Supplied material ▸
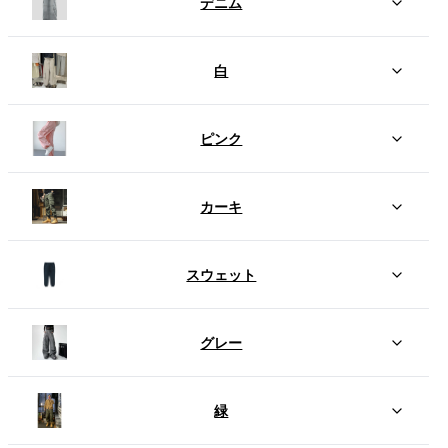
デニム
白
ピンク
カーキ
スウェット
グレー
緑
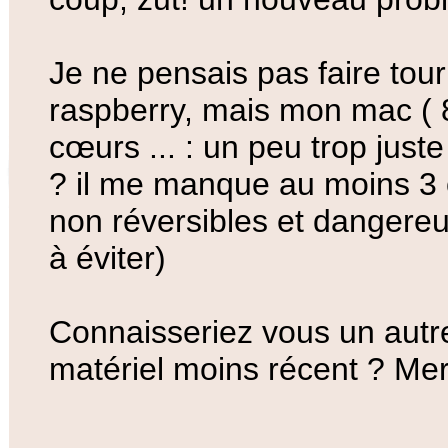
Je ne pensais pas faire to
raspberry, mais mon mac ( 8
cœurs ... : un peu trop juste 
? il me manque au moins 3 
non réversibles et dangere
à éviter)
Connaisseriez vous un autre
matériel moins récent ? Mer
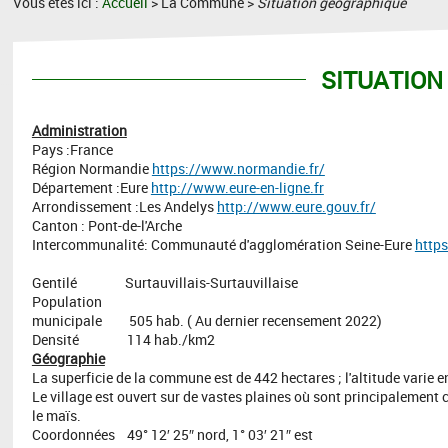
Vous êtes ici :
Accueil
> La Commune >
Situation géographique
SITUATION
Administration
Pays :France
Région Normandie
https://www.normandie.fr/
Département :Eure
http://www.eure-en-ligne.fr
Arrondissement :Les Andelys
http://www.eure.gouv.fr/
Canton : Pont-de-l'Arche
Intercommunalité: Communauté d'agglomération Seine-Eure
https
Gentilé Surtauvillais-Surtauvillaise
Population
municipale 505 hab. ( Au dernier recensement 2022)
Densité 114 hab./km2
Géographie
La superficie de la commune est de 442 hectares ; l'altitude varie e
Le village est ouvert sur de vastes plaines où sont principalement cult
le maïs.
Coordonnées 49° 12′ 25″ nord, 1° 03′ 21″ est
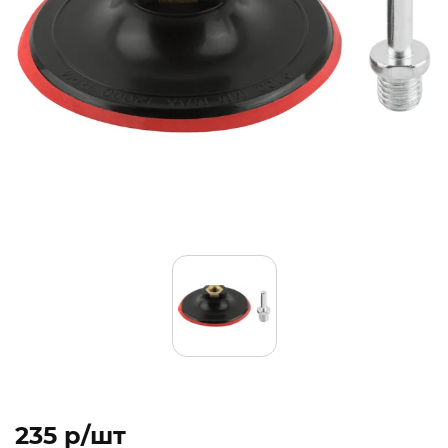
235 p/шт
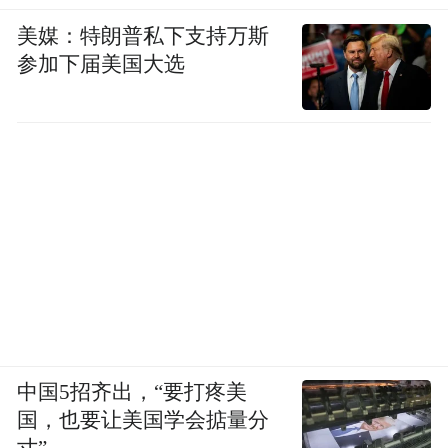
美媒：特朗普私下支持万斯
参加下届美国大选
中国5招齐出，“要打疼美
国，也要让美国学会掂量分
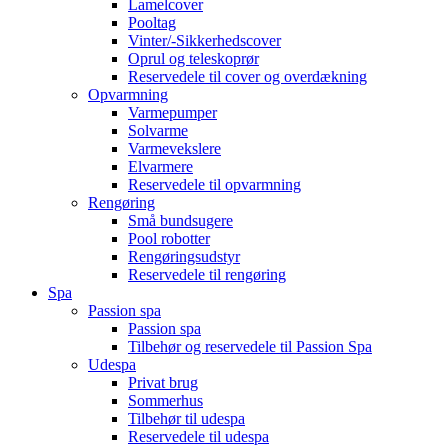
Lamelcover
Pooltag
Vinter/-Sikkerhedscover
Oprul og teleskoprør
Reservedele til cover og overdækning
Opvarmning
Varmepumper
Solvarme
Varmevekslere
Elvarmere
Reservedele til opvarmning
Rengøring
Små bundsugere
Pool robotter
Rengøringsudstyr
Reservedele til rengøring
Spa
Passion spa
Passion spa
Tilbehør og reservedele til Passion Spa
Udespa
Privat brug
Sommerhus
Tilbehør til udespa
Reservedele til udespa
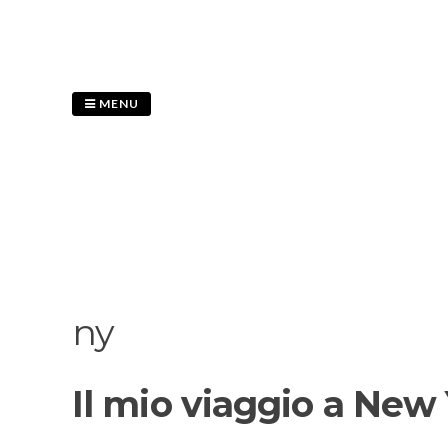
Skip
to
content
MENU
ny
Il mio viaggio a New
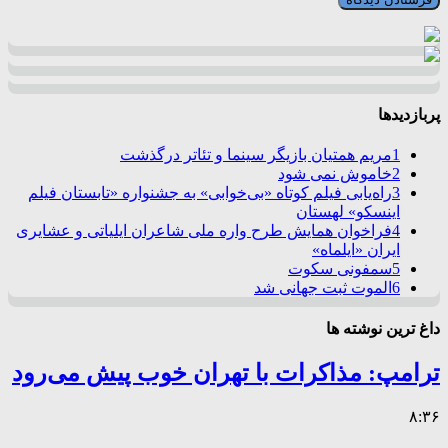
پربازدیدها
1
مریم همتیان بازیگر سینما و تئاتر درگذشت
2
خاموش نمی شود
3
راه‌یابی فیلم کوتاه «بی‌خوابی» به جشنواره «تابستان فیلم
اینسکو» لهستان
4
فراخوان همایش طرح واره ملی شاعران ایلیاتی و عشایری
ایران «ایلماه»
5
سمفونی سکوت
6
الموت ثبت جهانی شد
داغ ترین نوشته ها
ترامپ: مذاکرات با تهران خوب پیش می‌رود
۸:۳۶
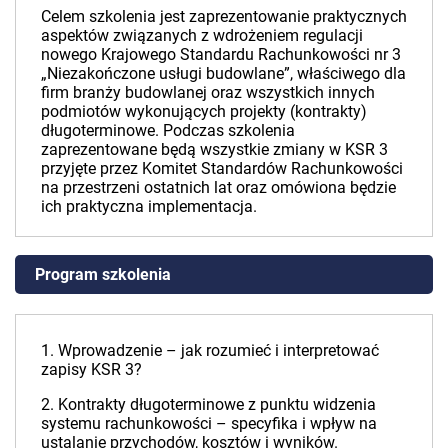
Celem szkolenia jest zaprezentowanie praktycznych
aspektów związanych z wdrożeniem regulacji
nowego Krajowego Standardu Rachunkowości nr 3
„Niezakończone usługi budowlane”, właściwego dla
firm branży budowlanej oraz wszystkich innych
podmiotów wykonujących projekty (kontrakty)
długoterminowe. Podczas szkolenia
zaprezentowane będą wszystkie zmiany w KSR 3
przyjęte przez Komitet Standardów Rachunkowości
na przestrzeni ostatnich lat oraz omówiona będzie
ich praktyczna implementacja.
Program szkolenia
1. Wprowadzenie – jak rozumieć i interpretować
zapisy KSR 3?
2. Kontrakty długoterminowe z punktu widzenia
systemu rachunkowości – specyfika i wpływ na
ustalanie przychodów, kosztów i wyników.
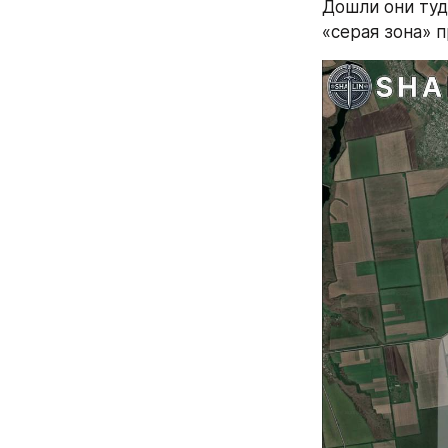
Дошли они туда
«серая зона» 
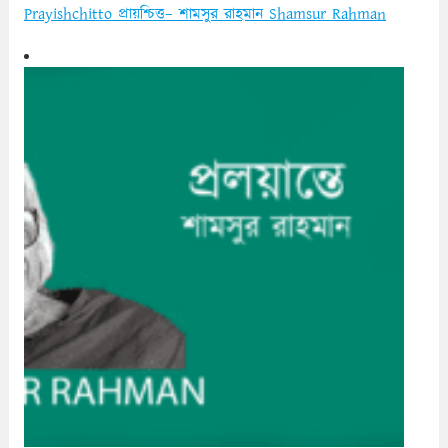
Prayishchitto প্রায়শ্চিত্ত– শামসুর রাহমান Shamsur Rahman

Task statement ▸ Your task is to set down the records shown above exactly, minus any pictures.

Exercise output ▸
デニム
白
ピンク
カーキ
スウェット
グレー
緑
Je ne pensais pas faire to
raspberry, mais mon mac ( 8
cœurs ... : un peu trop juste 
? il me manque au moins 3 
non réversibles et dangere
à éviter)
Connaisseriez vous un autre
matériel moins récent ? Mer
Vous êtes ici :
Accueil
> La Commune >
Situation géographique
SITUATION
Administration
Pays :France
Région Normandie
https://www.normandie.fr/
Département :Eure
http://www.eure-en-ligne.fr
Arrondissement :Les Andelys
http://www.eure.gouv.fr/
Canton : Pont-de-l'Arche
Intercommunalité: Communauté d'agglomération Seine-Eure
https
Gentilé Surtauvillais-Surtauvillaise
Population
municipale 505 hab. ( Au dernier recensement 2022)
Densité 114 hab./km2
Géographie
La superficie de la commune est de 442 hectares ; l'altitude varie e
Le village est ouvert sur de vastes plaines où sont principalement cult
le maïs.
Coordonnées 49° 12′ 25″ nord, 1° 03′ 21″ est
235 p/шт
美媒：特朗普私下支持万斯
参加下届美国大选
中国5招齐出，“要打疼美
国，也要让美国学会掂量分
Lamelcover
Pooltag
Vinter/-Sikkerhedscover
Oprul og teleskoprør
Reservedele til cover og overdækning
Opvarmning
Varmepumper
Solvarme
Varmevekslere
Elvarmere
Reservedele til opvarmning
Rengøring
Små bundsugere
Pool robotter
Rengøringsudstyr
Reservedele til rengøring
Spa
Passion spa
Passion spa
Tilbehør og reservedele til Passion Spa
Udespa
Privat brug
Sommerhus
Tilbehør til udespa
Reservedele til udespa
Skip
to
content
MENU
ny
Il mio viaggio a New
پربازدیدها
1
مریم همتیان بازیگر سینما و تئاتر درگذشت
2
خاموش نمی شود
3
راه‌یابی فیلم کوتاه «بی‌خوابی» به جشنواره «تابستان فیلم
اینسکو» لهستان
4
فراخوان همایش طرح واره ملی شاعران ایلیاتی و عشایری
ایران «ایلماه»
5
سمفونی سکوت
6
الموت ثبت جهانی شد
داغ ترین نوشته ها
ترامپ: مذاکرات با تهران خوب پیش می‌رود
۸:۳۶
Celem szkolenia jest zaprezentowanie praktycznych
aspektów związanych z wdrożeniem regulacji
nowego Krajowego Standardu Rachunkowości nr 3
„Niezakończone usługi budowlane”, właściwego dla
firm branży budowlanej oraz wszystkich innych
podmiotów wykonujących projekty (kontrakty)
długoterminowe. Podczas szkolenia
zaprezentowane będą wszystkie zmiany w KSR 3
przyjęte przez Komitet Standardów Rachunkowości
na przestrzeni ostatnich lat oraz omówiona będzie
ich praktyczna implementacja.
Program szkolenia
1. Wprowadzenie – jak rozumieć i interpretować
zapisy KSR 3?
2. Kontrakty długoterminowe z punktu widzenia
systemu rachunkowości – specyfika i wpływ na
ustalanie przychodów, kosztów i wyników.
Дошли они туда
«серая зона» 
Prayishchitto প্রায়শ্চিত্ত– শামসুর রাহমান Shamsur Rahman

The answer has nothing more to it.